- _What you will do_: Search through the entries for the word "GAYRİMENKUL" and copy every line that has it.

[Extracted page text data]
○ ○ ○ ○ ○
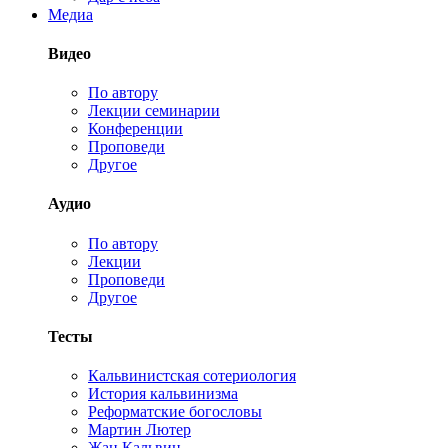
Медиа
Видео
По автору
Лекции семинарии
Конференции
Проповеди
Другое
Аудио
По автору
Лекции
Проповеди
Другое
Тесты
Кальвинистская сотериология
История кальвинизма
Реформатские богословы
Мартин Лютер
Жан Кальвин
○ ○ ○ ○ ○
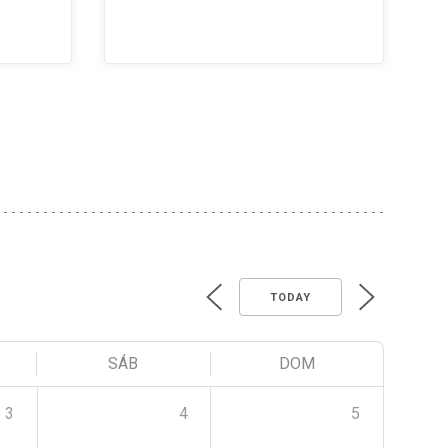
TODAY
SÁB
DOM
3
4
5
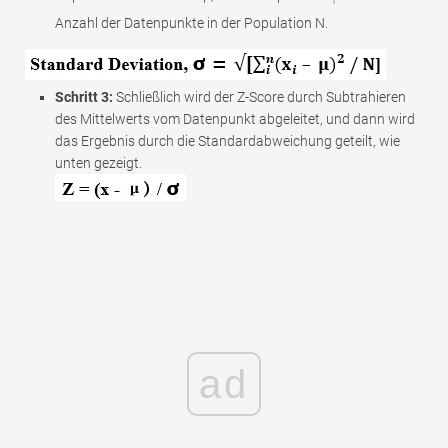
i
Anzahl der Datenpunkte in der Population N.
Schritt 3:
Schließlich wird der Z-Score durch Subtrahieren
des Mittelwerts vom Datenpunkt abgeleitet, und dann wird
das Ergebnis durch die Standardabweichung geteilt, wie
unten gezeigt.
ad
○ ○ ○ ○ ○
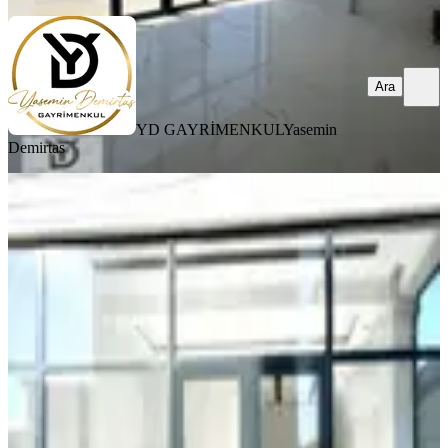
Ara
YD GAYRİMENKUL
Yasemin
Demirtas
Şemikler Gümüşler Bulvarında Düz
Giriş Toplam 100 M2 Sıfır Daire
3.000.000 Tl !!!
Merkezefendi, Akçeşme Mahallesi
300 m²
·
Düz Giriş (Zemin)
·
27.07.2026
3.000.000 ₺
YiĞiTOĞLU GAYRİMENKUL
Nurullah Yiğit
○ ○ ○ ○ ○
- _Answer section_:
YD GAYRİMENKUL
YiĞiTOĞLU GAYRİMENKUL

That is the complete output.